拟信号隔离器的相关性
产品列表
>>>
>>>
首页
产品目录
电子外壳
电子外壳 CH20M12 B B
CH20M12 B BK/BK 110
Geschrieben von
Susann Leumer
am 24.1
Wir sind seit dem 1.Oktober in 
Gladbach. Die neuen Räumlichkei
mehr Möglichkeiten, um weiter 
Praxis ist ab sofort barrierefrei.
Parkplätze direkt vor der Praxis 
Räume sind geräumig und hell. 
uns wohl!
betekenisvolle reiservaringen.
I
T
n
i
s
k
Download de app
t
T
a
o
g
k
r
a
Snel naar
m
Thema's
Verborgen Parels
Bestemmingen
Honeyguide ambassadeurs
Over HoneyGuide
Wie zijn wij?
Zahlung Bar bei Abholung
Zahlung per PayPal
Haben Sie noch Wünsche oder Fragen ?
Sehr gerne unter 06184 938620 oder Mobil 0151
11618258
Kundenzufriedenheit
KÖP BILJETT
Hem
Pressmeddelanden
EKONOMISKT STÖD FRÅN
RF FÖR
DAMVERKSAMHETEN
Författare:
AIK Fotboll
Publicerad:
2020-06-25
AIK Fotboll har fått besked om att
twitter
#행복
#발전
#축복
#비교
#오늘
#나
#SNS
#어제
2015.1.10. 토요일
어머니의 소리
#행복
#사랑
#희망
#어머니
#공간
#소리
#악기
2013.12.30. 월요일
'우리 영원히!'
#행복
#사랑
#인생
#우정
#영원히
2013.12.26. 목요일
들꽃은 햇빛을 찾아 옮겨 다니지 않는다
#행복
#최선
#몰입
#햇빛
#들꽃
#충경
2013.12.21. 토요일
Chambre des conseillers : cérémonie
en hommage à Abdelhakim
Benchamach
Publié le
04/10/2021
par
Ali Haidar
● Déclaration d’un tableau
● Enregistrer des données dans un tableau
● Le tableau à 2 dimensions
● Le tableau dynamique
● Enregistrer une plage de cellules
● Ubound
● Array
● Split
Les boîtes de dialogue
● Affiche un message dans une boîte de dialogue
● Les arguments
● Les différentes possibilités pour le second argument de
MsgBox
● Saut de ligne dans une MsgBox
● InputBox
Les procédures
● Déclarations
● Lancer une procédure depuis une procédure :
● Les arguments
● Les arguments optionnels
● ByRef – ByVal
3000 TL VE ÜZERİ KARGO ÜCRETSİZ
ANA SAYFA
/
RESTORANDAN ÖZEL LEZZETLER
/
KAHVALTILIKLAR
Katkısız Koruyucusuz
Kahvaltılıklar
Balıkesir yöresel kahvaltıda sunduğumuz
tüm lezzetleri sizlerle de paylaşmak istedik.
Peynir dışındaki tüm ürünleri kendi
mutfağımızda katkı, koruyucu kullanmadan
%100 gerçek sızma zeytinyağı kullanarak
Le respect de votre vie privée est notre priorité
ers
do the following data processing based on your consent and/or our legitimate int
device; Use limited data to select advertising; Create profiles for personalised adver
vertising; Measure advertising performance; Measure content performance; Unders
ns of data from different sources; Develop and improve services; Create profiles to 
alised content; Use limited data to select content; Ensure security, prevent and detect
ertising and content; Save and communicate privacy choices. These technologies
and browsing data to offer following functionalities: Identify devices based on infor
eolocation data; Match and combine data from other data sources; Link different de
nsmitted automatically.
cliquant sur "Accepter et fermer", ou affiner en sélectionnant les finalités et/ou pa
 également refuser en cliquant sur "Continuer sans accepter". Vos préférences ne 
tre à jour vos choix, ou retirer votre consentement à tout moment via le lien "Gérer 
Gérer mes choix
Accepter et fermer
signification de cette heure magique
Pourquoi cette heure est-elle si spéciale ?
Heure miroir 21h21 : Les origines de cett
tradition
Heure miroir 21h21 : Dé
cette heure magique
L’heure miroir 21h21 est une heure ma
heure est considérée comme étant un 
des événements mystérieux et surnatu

--------

**Task statement:** Within the listing above, give again exactly every line from the line with "Peynir dışındaki tüm ürünleri kendi" through the line with "heure est considérée comme étant un", both included, and no other line.

**Task output:**
Peynir dışındaki tüm ürünleri kendi
mutfağımızda katkı, koruyucu kullanmadan
%100 gerçek sızma zeytinyağı kullanarak
Le respect de votre vie privée est notre priorité
ers
do the following data processing based on your consent and/or our legitimate int
device; Use limited data to select advertising; Create profiles for personalised adver
vertising; Measure advertising performance; Measure content performance; Unders
ns of data from different sources; Develop and improve services; Create profiles to 
alised content; Use limited data to select content; Ensure security, prevent and detect
ertising and content; Save and communicate privacy choices. These technologies
and browsing data to offer following functionalities: Identify devices based on infor
eolocation data; Match and combine data from other data sources; Link different de
nsmitted automatically.
cliquant sur "Accepter et fermer", ou affiner en sélectionnant les finalités et/ou pa
 également refuser en cliquant sur "Continuer sans accepter". Vos préférences ne 
tre à jour vos choix, ou retirer votre consentement à tout moment via le lien "Gérer 
Gérer mes choix
Accepter et fermer
signification de cette heure magique
Pourquoi cette heure est-elle si spéciale ?
Heure miroir 21h21 : Les origines de cett
tradition
Heure miroir 21h21 : Dé
cette heure magique
L’heure miroir 21h21 est une heure ma
heure est considérée comme étant un 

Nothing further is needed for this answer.